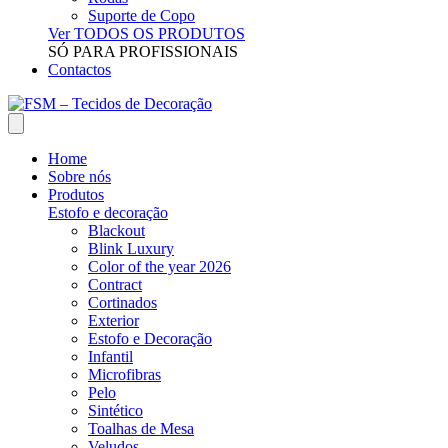
Suporte de Copo
Ver TODOS OS PRODUTOS
SÓ PARA PROFISSIONAIS
Contactos
Home
Sobre nós
Produtos
Estofo e decoração
Blackout
Blink Luxury
Color of the year 2026
Contract
Cortinados
Exterior
Estofo e Decoração
Infantil
Microfibras
Pelo
Sintético
Toalhas de Mesa
Veludos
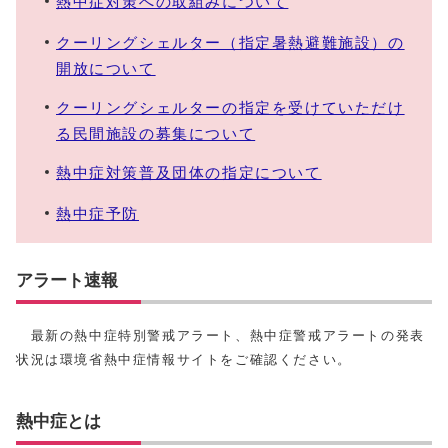
熱中症対策への取組みについて
クーリングシェルター（指定暑熱避難施設）の
開放について
クーリングシェルターの指定を受けていただけ
る民間施設の募集について
熱中症対策普及団体の指定について
熱中症予防
アラート速報
最新の熱中症特別警戒アラート、熱中症警戒アラートの発表
状況は環境省熱中症情報サイトをご確認ください。
熱中症とは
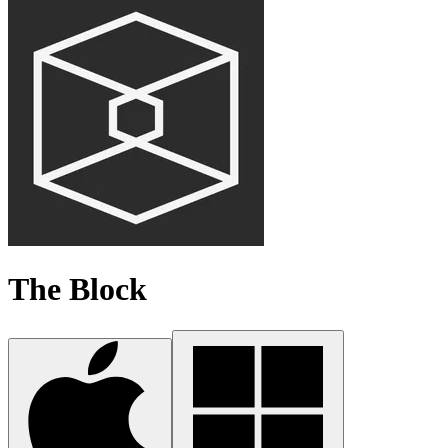
The Block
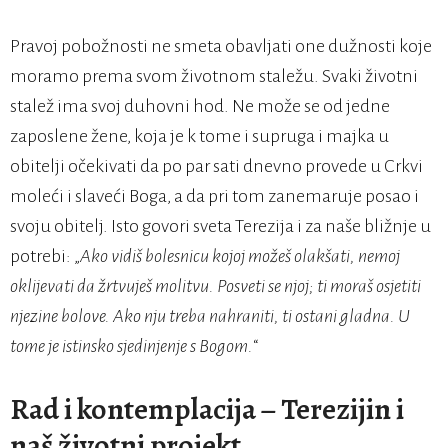
Pravoj pobožnosti ne smeta obavljati one dužnosti koje
moramo prema svom životnom staležu. Svaki životni
stalež ima svoj duhovni hod. Ne može se od jedne
zaposlene žene, koja je k tome i supruga i majka u
obitelji očekivati da po par sati dnevno provede u Crkvi
moleći i slaveći Boga, a da pri tom zanemaruje posao i
svoju obitelj. Isto govori sveta Terezija i za naše bližnje u
potrebi: „
Ako vidiš bolesnicu kojoj možeš olakšati, nemoj
oklijevati da žrtvuješ molitvu. Posveti se njoj; ti moraš osjetiti
njezine bolove. Ako nju treba nahraniti, ti ostani gladna. U
tome je istinsko sjedinjenje s Bogom.
“
Rad i kontemplacija – Terezijin i
naš životni projekt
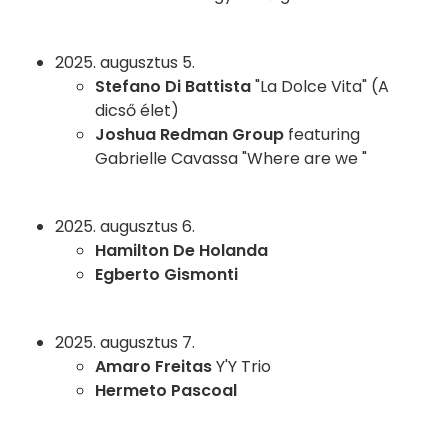
2025. augusztus 5.
Stefano Di Battista
"La Dolce Vita" (A
dicső élet)
Joshua Redman Group
featuring
Gabrielle Cavassa "Where are we "
2025. augusztus 6.
Hamilton De Holanda
Egberto Gismonti
2025. augusztus 7.
Amaro Freitas
Y'Y Trio
Hermeto Pascoal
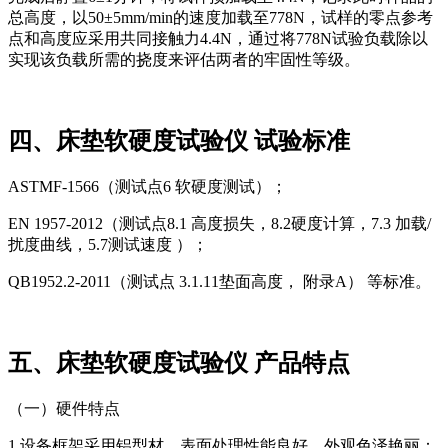
总高度，以50±5mm/min的速度加载至778N，试样的零点参考
点和高度应采用共同接触力4.4N，通过将778N试验负载除以
实现该负载所需的挠度来评估两者的牢固性等级。
四、床垫软硬度试验仪 试验标准
ASTMF-1566（测试点6 软硬度测试）；
EN 1957-2012（测试点8.1 高度损失，8.2硬度计算，7.3 加载/
扰度曲线，5.7测试速度 ）；
QB1952.2-2011（测试点 3.1.11垫面高度， 附录A） 等标准。
五、床垫软硬度试验仪 产品特点
（一）硬件特点
1.设备框架采用铝型材，表面处理性能良好，外观色泽艳丽：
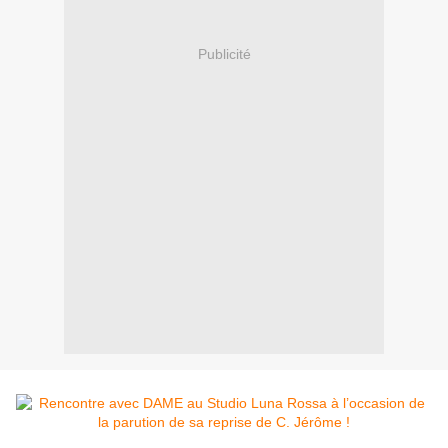
Publicité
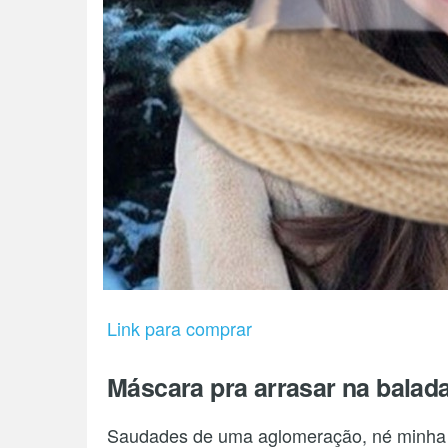
Link para comprar
Máscara pra arrasar na balad
Saudades de uma aglomeração, né minha fi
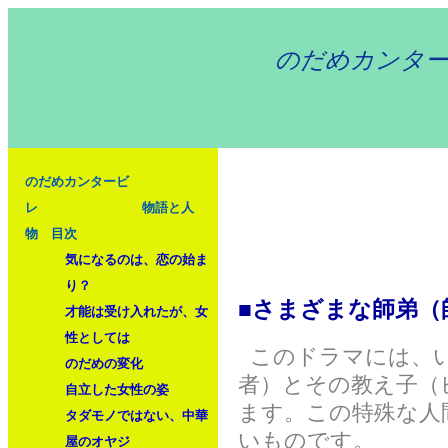
のだめカンター
のだめカンタービ
レ 物語と人
物 目次
気になるのは、恋の始ま
り？
■さまざまな師弟（
才能は受け入れたが、女
性としては
このドラマには、い
のだめの変化
者）とその教え子（
自立した女性の姿
ます。この特殊な人
タダモノではない、中華
いものです。
屋のオヤジ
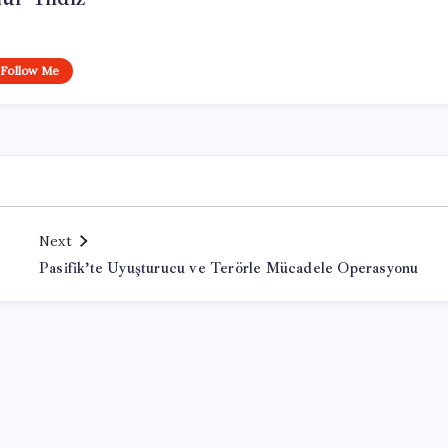
Follow Me
Next
Pasifik’te Uyuşturucu ve Terörle Mücadele Operasyonu
Office Lisans Satın Al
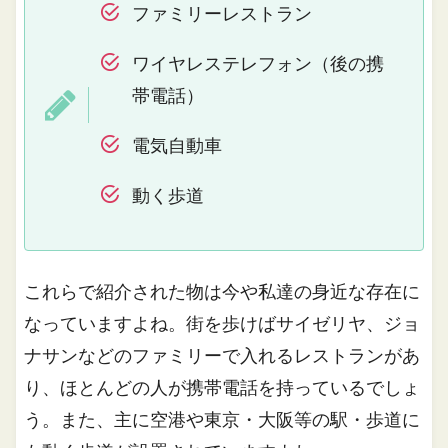
ファミリーレストラン
ワイヤレステレフォン（後の携
帯電話）
電気自動車
動く歩道
これらで紹介された物は今や私達の身近な存在に
なっていますよね。街を歩けばサイゼリヤ、ジョ
ナサンなどのファミリーで入れるレストランがあ
り、ほとんどの人が携帯電話を持っているでしょ
う。また、主に空港や東京・大阪等の駅・歩道に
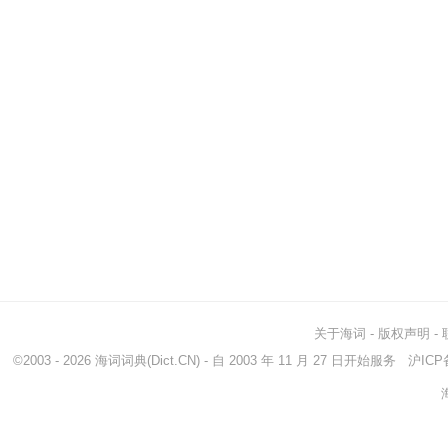
关于海词
-
版权声明
-
©2003 - 2026
海词词典
(Dict.CN) - 自 2003 年 11 月 27 日开始服务
沪ICP备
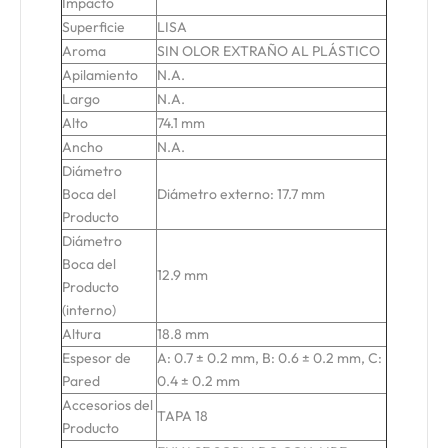
Impacto
Superficie
LISA
Aroma
SIN OLOR EXTRAÑO AL PLÁSTICO
Apilamiento
N.A.
Largo
N.A.
Alto
74.1 mm
Ancho
N.A.
Diámetro
Boca del
Diámetro externo: 17.7 mm
Producto
Diámetro
Boca del
12.9 mm
Producto
(interno)
Altura
18.8 mm
Espesor de
A: 0.7 ± 0.2 mm, B: 0.6 ± 0.2 mm, C:
Pared
0.4 ± 0.2 mm
Accesorios del
TAPA 18
Producto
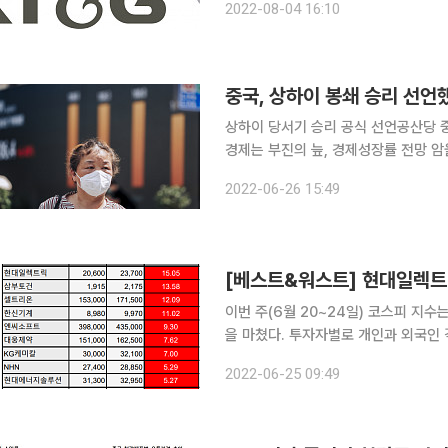
2022-08-04 16:10
은 3276억 원으로 지난 해 같은 기간
중국, 상하이 봉쇄 승리 선언
상하이 당서기 승리 공식 선언공산당 
경제는 부진의 늪, 경제성장률 전망 
러스 감염증(코로나19) 확산을 막겠
2022-06-26 15:49
다. 확진자가 더는 나오지 않게 됐다며
이번 주(6월 20~24일) 코스피 지수는
을 마쳤다. 투자자별로 개인과 외국인 각
4738억 원 순매수했다. 현대일렉트릭, 美 원전용 전압기 수주ㆍ고유가 영향 '15.05%' ↑ 25일 금
2022-06-25 09:49
융정보 제공업체 에프앤가이드에 따르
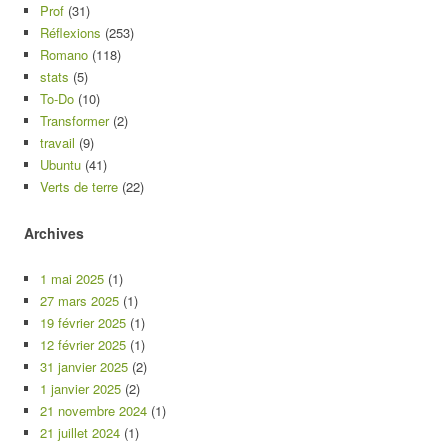
Prof
(31)
Réflexions
(253)
Romano
(118)
stats
(5)
To-Do
(10)
Transformer
(2)
travail
(9)
Ubuntu
(41)
Verts de terre
(22)
Archives
1 mai 2025
(1)
27 mars 2025
(1)
19 février 2025
(1)
12 février 2025
(1)
31 janvier 2025
(2)
1 janvier 2025
(2)
21 novembre 2024
(1)
21 juillet 2024
(1)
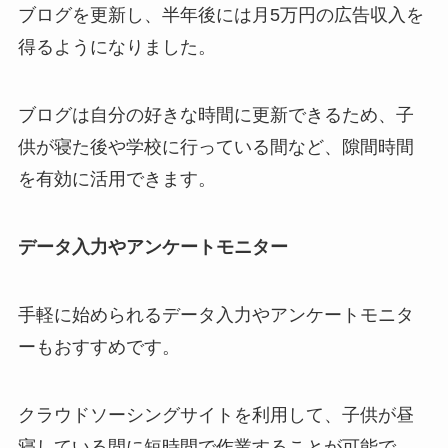
ブログを更新し、半年後には月5万円の広告収入を
得るようになりました。
ブログは自分の好きな時間に更新できるため、子
供が寝た後や学校に行っている間など、隙間時間
を有効に活用できます。
データ入力やアンケートモニター
手軽に始められるデータ入力やアンケートモニタ
ーもおすすめです。
クラウドソーシングサイトを利用して、子供が昼
寝している間に短時間で作業することが可能で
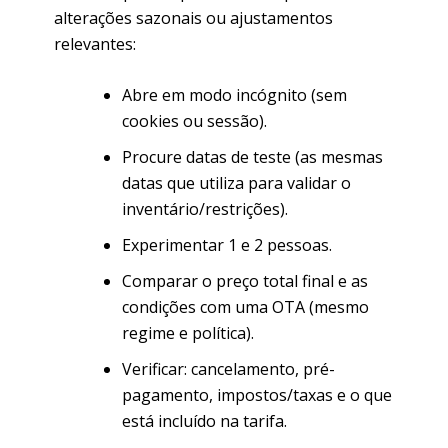
alterações sazonais ou ajustamentos
relevantes:
Abre em modo incógnito (sem
cookies ou sessão).
Procure datas de teste (as mesmas
datas que utiliza para validar o
inventário/restrições).
Experimentar 1 e 2 pessoas.
Comparar o preço total final e as
condições com uma OTA (mesmo
regime e política).
Verificar: cancelamento, pré-
pagamento, impostos/taxas e o que
está incluído na tarifa.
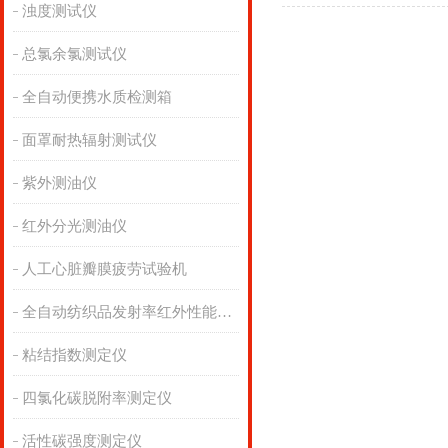
浊度测试仪
总氯余氯测试仪
全自动便携水质检测箱
面罩耐热辐射测试仪
紫外测油仪
红外分光测油仪
人工心脏瓣膜疲劳试验机
全自动纺织品发射率红外性能分析
粘结指数测定仪
四氯化碳脱附率测定仪
活性碳强度测定仪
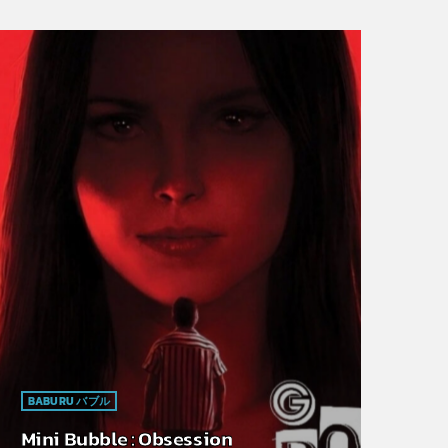
BABURU バブル
Mini Bubble : Obsession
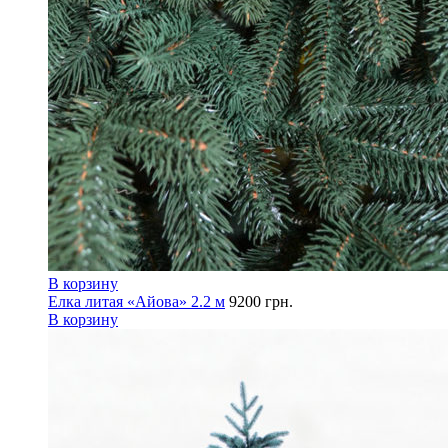
В корзину
Елка литая «Айова» 2.2 м
9200
грн.
В корзину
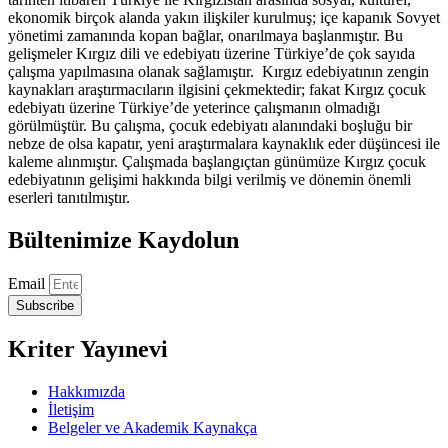
ekonomik birçok alanda yakın ilişkiler kurulmuş; içe kapanık Sovyet
yönetimi zamanında kopan bağlar, onarılmaya başlanmıştır. Bu
gelişmeler Kırgız dili ve edebiyatı üzerine Türkiye’de çok sayıda
çalışma yapılmasına olanak sağlamıştır. Kırgız edebiyatının zengin
kaynakları araştırmacıların ilgisini çekmektedir; fakat Kırgız çocuk
edebiyatı üzerine Türkiye’de yeterince çalışmanın olmadığı
görülmüştür. Bu çalışma, çocuk edebiyatı alanındaki boşluğu bir
nebze de olsa kapatır, yeni araştırmalara kaynaklık eder düşüncesi ile
kaleme alınmıştır. Çalışmada başlangıçtan günümüze Kırgız çocuk
edebiyatının gelişimi hakkında bilgi verilmiş ve dönemin önemli
eserleri tanıtılmıştır.
Bültenimize Kaydolun
Email
Subscribe
Kriter Yayınevi
Hakkımızda
İletişim
Belgeler ve Akademik Kaynakça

★ ★ ★

* **EXERCISE DIRECTIONS**
Wherever a line in the listing contains the word "tome", copy that line out.

* **SOLVED EXERCISE**
zaposlene žene, koja je k tome i supruga i majka u
tome je istinsko sjedinjenje s Bogom.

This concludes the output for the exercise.